* _What is needed_
Write out all records as given; omit images.

==== Records supplied ====

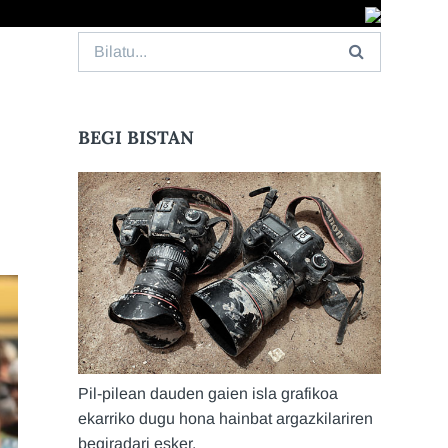
Search
for:
BEGI BISTAN
Pil-pilean dauden gaien isla grafikoa
ekarriko dugu hona hainbat argazkilariren
begiradari esker.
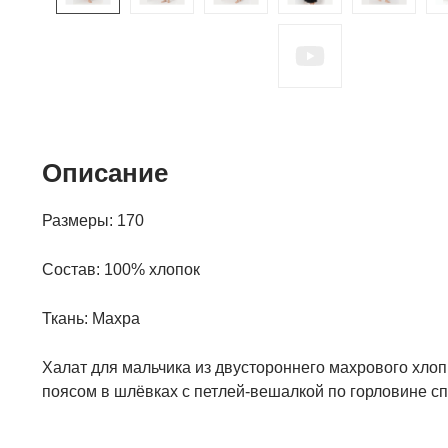
Описание
Размеры: 170
Состав:
100% хлопок
Ткань:
Махра
Халат для мальчика из двустороннего махрового хлоп
поясом в шлёвках с петлей-вешалкой по горловине с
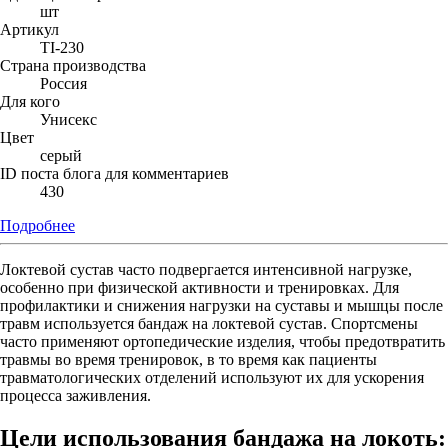
шт
Артикул
TI-230
Страна производства
Россия
Для кого
Унисекс
Цвет
серый
ID поста блога для комментариев
430
Подробнее
Локтевой сустав часто подвергается интенсивной нагрузке,
особенно при физической активности и тренировках. Для
профилактики и снижения нагрузки на суставы и мышцы после
травм используется бандаж на локтевой сустав. Спортсмены
часто применяют ортопедические изделия, чтобы предотвратить
травмы во время тренировок, в то время как пациенты
травматологических отделений используют их для ускорения
процесса заживления.
Цели использования бандажа на локоть:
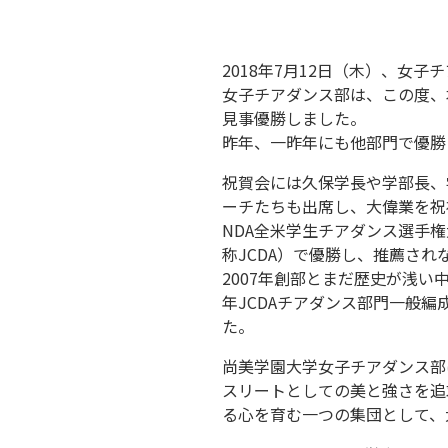
2018年7月12日（木）、女
女子チアダンス部は、この度、本
見事優勝しました。
昨年、一昨年にも他部門で優勝
祝賀会には久保学長や学部長、
ーチたちも出席し、大偉業を祝
NDA全米学生チアダンス選手
称JCDA）で優勝し、推薦さ
2007年創部とまだ歴史が浅い
年JCDAチアダンス部門一般
た。
尚美学園大学女子チアダンス部
スリートとしての美と強さを追
る心を育む一つの集団として、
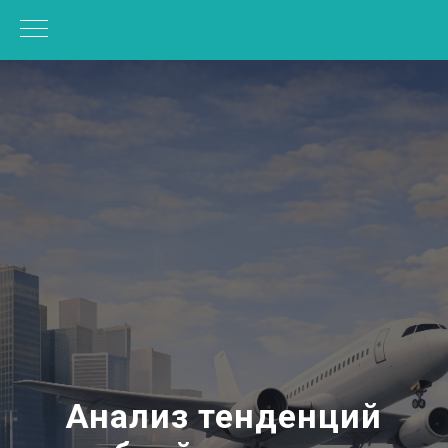
Анализ тенденций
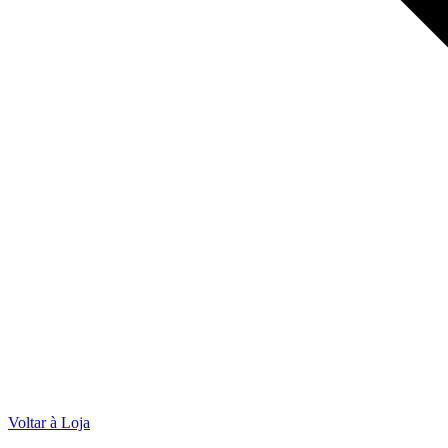
Voltar à Loja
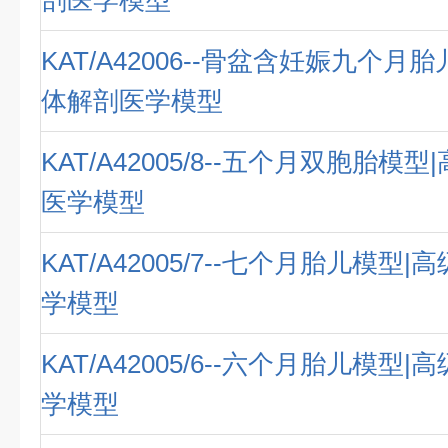
剖医学模型
KAT/A42006--骨盆含妊娠九个月
体解剖医学模型
KAT/A42005/8--五个月双胞胎模
医学模型
KAT/A42005/7--七个月胎儿模型
学模型
KAT/A42005/6--六个月胎儿模型
学模型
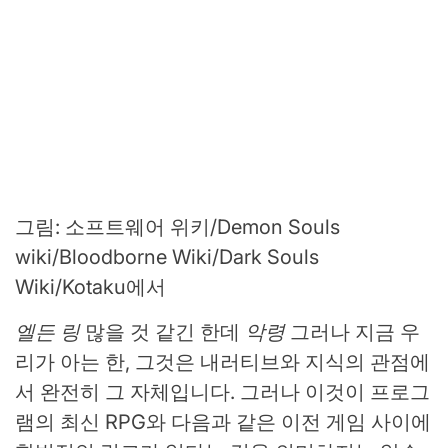
그림
:
소프트웨어 위키/Demon Souls
wiki/Bloodborne Wiki/Dark Souls
Wiki/Kotaku에서
엘든 링
많을 것 같긴 한데
악령
그러나 지금 우
리가 아는 한, 그것은 내러티브와 지식의 관점에
서 완전히 그 자체입니다. 그러나 이것이 프로그
램의 최신 RPG와 다음과 같은 이전 게임 사이에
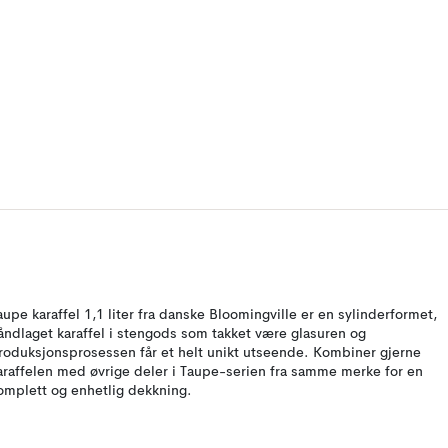
aupe karaffel 1,1 liter fra danske Bloomingville er en sylinderformet,
åndlaget karaffel i stengods som takket være glasuren og
roduksjonsprosessen får et helt unikt utseende. Kombiner gjerne
araffelen med øvrige deler i Taupe-serien fra samme merke for en
omplett og enhetlig dekkning.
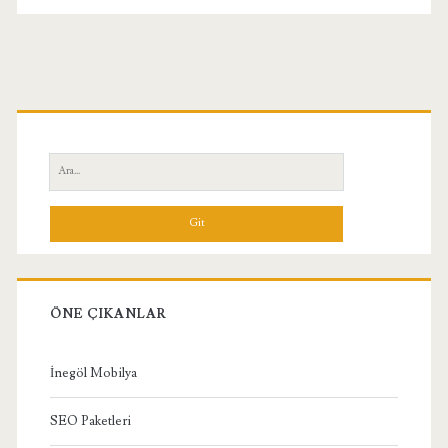
Birincil
Yan
Ara:
Menü
ÖNE ÇIKANLAR
İnegöl Mobilya
SEO Paketleri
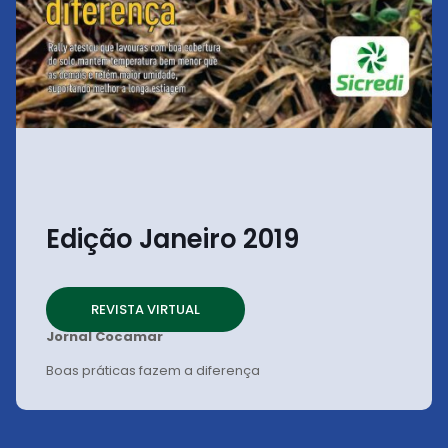
Edição Janeiro 2019
REVISTA VIRTUAL
Jornal Cocamar
Boas práticas fazem a diferença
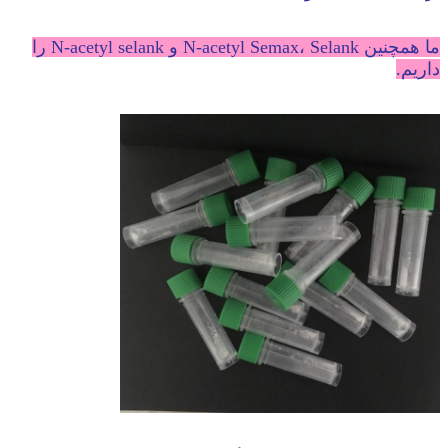
ما همچنین N-acetyl Semax، Selank و N-acetyl selank را
داریم.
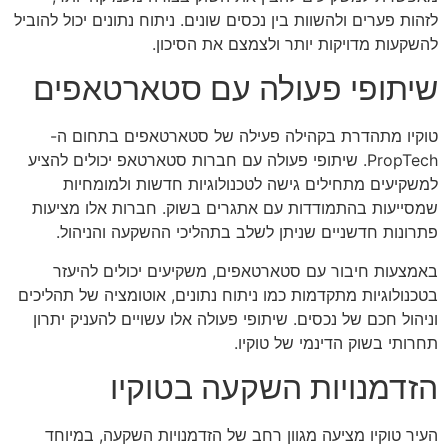
לזהות פערים ולהשוות בין נכסים שונים. ניתוח נתונים יכול להוביל
להשקעות מדויקות יותר ולצמצם את הסיכון.
שיתופי פעולה עם סטארטאפים
טוקיו מתהדרת בקהילה פעילה של סטארטאפים בתחום ה-
PropTech. שיתופי פעולה עם חברות סטארטאפ יכולים להציע
למשקיעים מתחילים גישה לטכנולוגיות חדשות ולמומחיות
שמסייעות בהתמודדות עם אתגרים בשוק. חברות אלו מציעות
פתרונות חדשניים שניתן לשלב בתהליכי ההשקעה והניהול.
באמצעות חיבור עם סטארטאפים, משקיעים יכולים להיעזר
בטכנולוגיות מתקדמות כמו ניתוח נתונים, אוטומציה של תהליכים
וניהול חכם של נכסים. שיתופי פעולה אלו עשויים להעניק יתרון
תחרותי בשוק הדינמי של טוקיו.
הזדמנויות השקעה בטוקיו
העיר טוקיו מציעה מגוון רחב של הזדמנויות השקעה, במיוחד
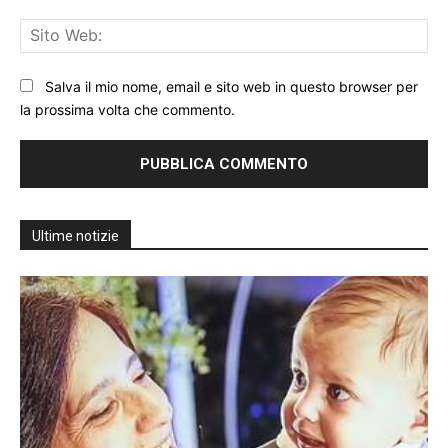
Sit
We
Salva il mio nome, email e sito web in questo browser per
la prossima volta che commento.
Ultime notizie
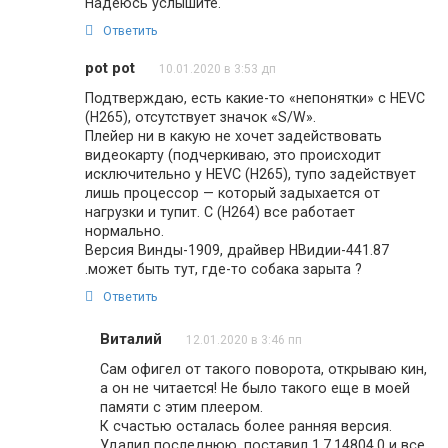
Надеюсь услышите.
Ответить
pot pot
10.01.2020 в 3:53 дп
Подтверждаю, есть какие-то «непонятки» с HEVC
(H265), отсутствует значок «S/W».
Плейер ни в какую не хочет задействовать
видеокарту (подчеркиваю, это происходит
исключительно у HEVC (H265), тупо задействует
лишь процессор — который задыхается от
нагрузки и тупит. С (Н264) все работает
нормально.
Версия Винды-1909, драйвер НВидии-441.87
.может быть тут, где-то собака зарыта ?
Ответить
Виталий
12.01.2020 в 3:46 пп
Сам офигел от такого поворота, открываю кин,
а он не читается! Не было такого еще в моей
памяти с этим плеером.
К счастью осталась более ранняя версия.
Удалил последнюю, поставил 1.7.14804.0 и все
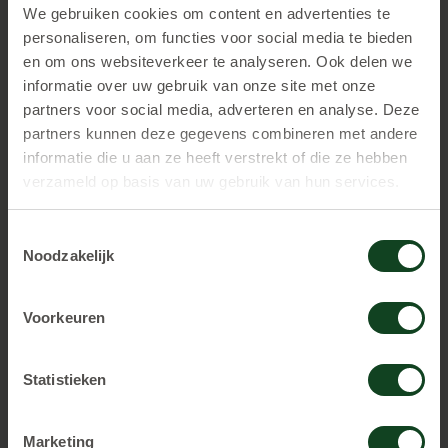
We gebruiken cookies om content en advertenties te
extra spelers € 12,00 pp. extra spelers €
personaliseren, om functies voor social media te bieden
en om ons websiteverkeer te analyseren. Ook delen we
17,00 pp. extra spelers € 21,00 pp.
informatie over uw gebruik van onze site met onze
partners voor social media, adverteren en analyse. Deze
Om het geheel leuk af te sluiten , met alle sterke
partners kunnen deze gegevens combineren met andere
verhalen die erbij horen bieden we een beker
informatie die u aan ze heeft verstrekt of die ze hebben
frisdrank en chips naar keuze aan voor de zeer
verzameld op basis van uw gebruik van hun services.
vriendelijke prijs van € 1,50 pp.
Toestemmingsselectie
Noodzakelijk
Voorkeuren
Statistieken
Marketing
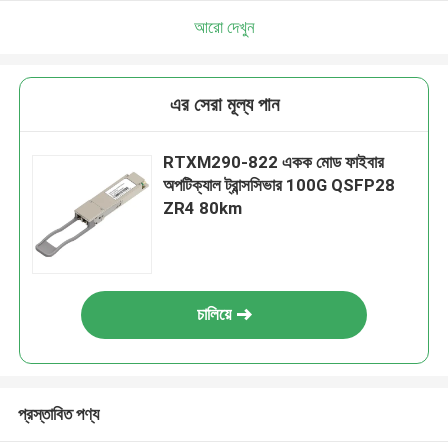
আরো দেখুন
এর সেরা মূল্য পান
RTXM290-822 একক মোড ফাইবার
অপটিক্যাল ট্রান্সসিভার 100G QSFP28
ZR4 80km
চালিয়ে
প্রস্তাবিত পণ্য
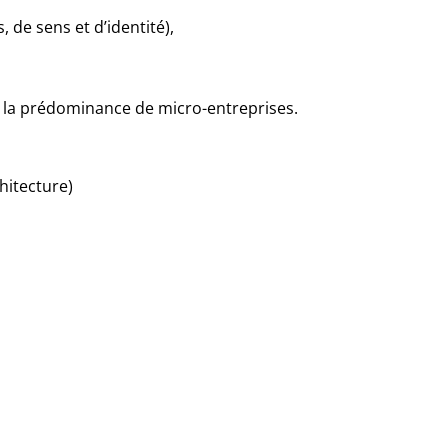
 de sens et d’identité),
 la prédominance de micro-entreprises.
hitecture)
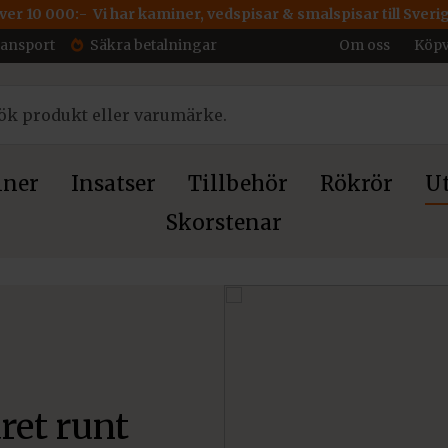
över 10 000:- Vi har kaminer, vedspisar & smalspisar till Sveri
ransport
Säkra betalningar
Om oss
Köpv
ner
Insatser
Tillbehör
Rökrör
Ut
Skorstenar
ret runt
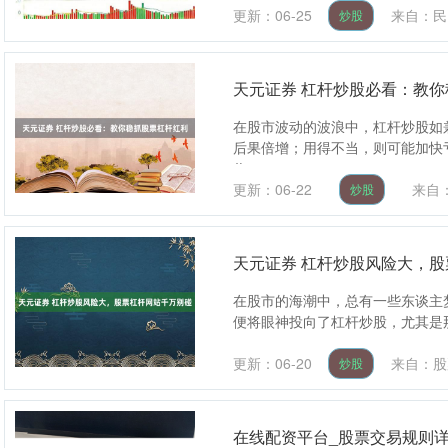
更新：06-25
来自：民
炒股
天元证券 杠杆炒股必看：教
在股市波动的波浪中，杠杆炒股如
后果倍增；用得不当，则可能加快
收....
更新：06-22
来自
炒股
天元证券 杠杆炒股风险大，
在股市的海潮中，总有一些东谈主
便将眼神投向了杠杆炒股，尤其是那
更新：06-20
来自：股
炒股
在线配资平台_股票交易规则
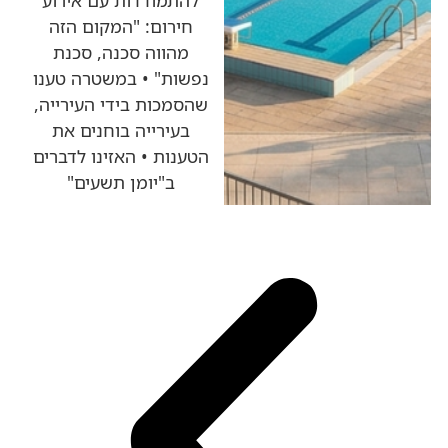
חירום: "המקום הזה
מהווה סכנה, סכנת
נפשות" • במשטרה טענו
שהסמכות בידי העירייה,
בעירייה בוחנים את
הטענות • האזינו לדברים
ב"יומן תשעים"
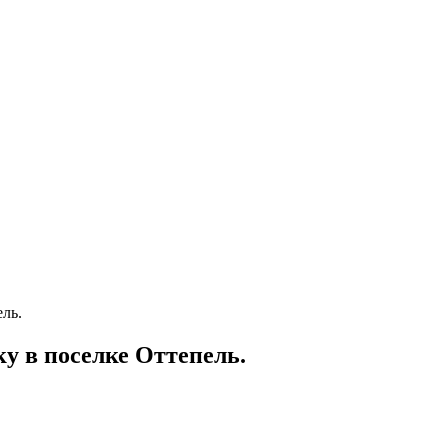
ль.
у в поселке Оттепель.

====

* _Worked solution_
Search
for:
BEGI BISTAN
Pil-pilean dauden gaien isla grafikoa
ekarriko dugu hona hainbat argazkilariren
begiradari esker.
Описание
Размеры: 170
Состав:
100% хлопок
Ткань:
Махра
Халат для мальчика из двустороннего махрового хлоп
поясом в шлёвках с петлей-вешалкой по горловине с
шт
Артикул
TI-230
Страна производства
Россия
Для кого
Унисекс
Цвет
серый
ID поста блога для комментариев
430
Подробнее
Локтевой сустав часто подвергается интенсивной нагрузке,
особенно при физической активности и тренировках. Для
профилактики и снижения нагрузки на суставы и мышцы после
травм используется бандаж на локтевой сустав. Спортсмены
часто применяют ортопедические изделия, чтобы предотвратить
травмы во время тренировок, в то время как пациенты
травматологических отделений используют их для ускорения
процесса заживления.
Цели использования бандажа на локоть:
2018年7月12日（木）、女
女子チアダンス部は、この度、本
見事優勝しました。
昨年、一昨年にも他部門で優勝
祝賀会には久保学長や学部長、
ーチたちも出席し、大偉業を祝
NDA全米学生チアダンス選手
称JCDA）で優勝し、推薦さ
2007年創部とまだ歴史が浅い
年JCDAチアダンス部門一般
た。
尚美学園大学女子チアダンス部
スリートとしての美と強さを追
る心を育む一つの集団として、
Анализ тенденций
Voltar à Loja
剖医学模型
KAT/A42006--骨盆含妊娠九个月
体解剖医学模型
KAT/A42005/8--五个月双胞胎模
医学模型
KAT/A42005/7--七个月胎儿模型
学模型
KAT/A42005/6--六个月胎儿模型
学模型
그림
:
소프트웨어 위키/Demon Souls
wiki/Bloodborne Wiki/Dark Souls
Wiki/Kotaku에서
엘든 링
많을 것 같긴 한데
악령
그러나 지금 우
리가 아는 한, 그것은 내러티브와 지식의 관점에
서 완전히 그 자체입니다. 그러나 이것이 프로그
램의 최신 RPG와 다음과 같은 이전 게임 사이에
aupe karaffel 1,1 liter fra danske Bloomingville er en sylinderformet,
åndlaget karaffel i stengods som takket være glasuren og
roduksjonsprosessen får et helt unikt utseende. Kombiner gjerne
araffelen med øvrige deler i Taupe-serien fra samme merke for en
omplett og enhetlig dekkning.
Birincil
Yan
Ara:
Menü
ÖNE ÇIKANLAR
İnegöl Mobilya
SEO Paketleri
Edição Janeiro 2019
REVISTA VIRTUAL
Jornal Cocamar
Boas práticas fazem a diferença
ما همچنین N-acetyl Semax، Selank و N-acetyl selank را
داریم.
לזהות פערים ולהשוות בין נכסים שונים. ניתוח נתונים יכול להוביל
להשקעות מדויקות יותר ולצמצם את הסיכון.
שיתופי פעולה עם סטארטאפים
טוקיו מתהדרת בקהילה פעילה של סטארטאפים בתחום ה-
PropTech. שיתופי פעולה עם חברות סטארטאפ יכולים להציע
למשקיעים מתחילים גישה לטכנולוגיות חדשות ולמומחיות
שמסייעות בהתמודדות עם אתגרים בשוק. חברות אלו מציעות
פתרונות חדשניים שניתן לשלב בתהליכי ההשקעה והניהול.
באמצעות חיבור עם סטארטאפים, משקיעים יכולים להיעזר
בטכנולוגיות מתקדמות כמו ניתוח נתונים, אוטומציה של תהליכים
וניהול חכם של נכסים. שיתופי פעולה אלו עשויים להעניק יתרון
תחרותי בשוק הדינמי של טוקיו.
הזדמנויות השקעה בטוקיו
העיר טוקיו מציעה מגוון רחב של הזדמנויות השקעה, במיוחד
Sit
We
Salva il mio nome, email e sito web in questo browser per
la prossima volta che commento.
Ultime notizie
Надеюсь услышите.
Ответить
pot pot
10.01.2020 в 3:53 дп
Подтверждаю, есть какие-то «непонятки» с HEVC
(H265), отсутствует значок «S/W».
Плейер ни в какую не хочет задействовать
видеокарту (подчеркиваю, это происходит
исключительно у HEVC (H265), тупо задействует
лишь процессор — который задыхается от
нагрузки и тупит. С (Н264) все работает
нормально.
Версия Винды-1909, драйвер НВидии-441.87
.может быть тут, где-то собака зарыта ?
Ответить
Виталий
12.01.2020 в 3:46 пп
Сам офигел от такого поворота, открываю кин,
а он не читается! Не было такого еще в моей
памяти с этим плеером.
К счастью осталась более ранняя версия.
Удалил последнюю, поставил 1.7.14804.0 и все
We gebruiken cookies om content en advertenties te
extra spelers € 12,00 pp. extra spelers €
personaliseren, om functies voor social media te bieden
en om ons websiteverkeer te analyseren. Ook delen we
17,00 pp. extra spelers € 21,00 pp.
informatie over uw gebruik van onze site met onze
partners voor social media, adverteren en analyse. Deze
Om het geheel leuk af te sluiten , met alle sterke
partners kunnen deze gegevens combineren met andere
verhalen die erbij horen bieden we een beker
informatie die u aan ze heeft verstrekt of die ze hebben
frisdrank en chips naar keuze aan voor de zeer
verzameld op basis van uw gebruik van hun services.
vriendelijke prijs van € 1,50 pp.
Toestemmingsselectie
Noodzakelijk
Voorkeuren
Statistieken
Marketing
আরো দেখুন
এর সেরা মূল্য পান
RTXM290-822 একক মোড ফাইবার
অপটিক্যাল ট্রান্সসিভার 100G QSFP28
ZR4 80km
চালিয়ে
প্রস্তাবিত পণ্য
 de sens et d’identité),
 la prédominance de micro-entreprises.
hitecture)
över 10 000:- Vi har kaminer, vedspisar & smalspisar till Sveri
ransport
Säkra betalningar
Om oss
Köpv
ner
Insatser
Tillbehör
Rökrör
Ut
Skorstenar
ret runt
更新：06-25
来自：民
炒股
天元证券 杠杆炒股必看：教
在股市波动的波浪中，杠杆炒股如
后果倍增；用得不当，则可能加快
收....
更新：06-22
来自
炒股
天元证券 杠杆炒股风险大，
在股市的海潮中，总有一些东谈主
便将眼神投向了杠杆炒股，尤其是那
更新：06-20
来自：股
炒股
在线配资平台_股票交易规则
חירום: "המקום הזה
מהווה סכנה, סכנת
נפשות" • במשטרה טענו
שהסמכות בידי העירייה,
בעירייה בוחנים את
הטענות • האזינו לדברים
ב"יומן תשעים"
ль.
у в поселке Оттепель.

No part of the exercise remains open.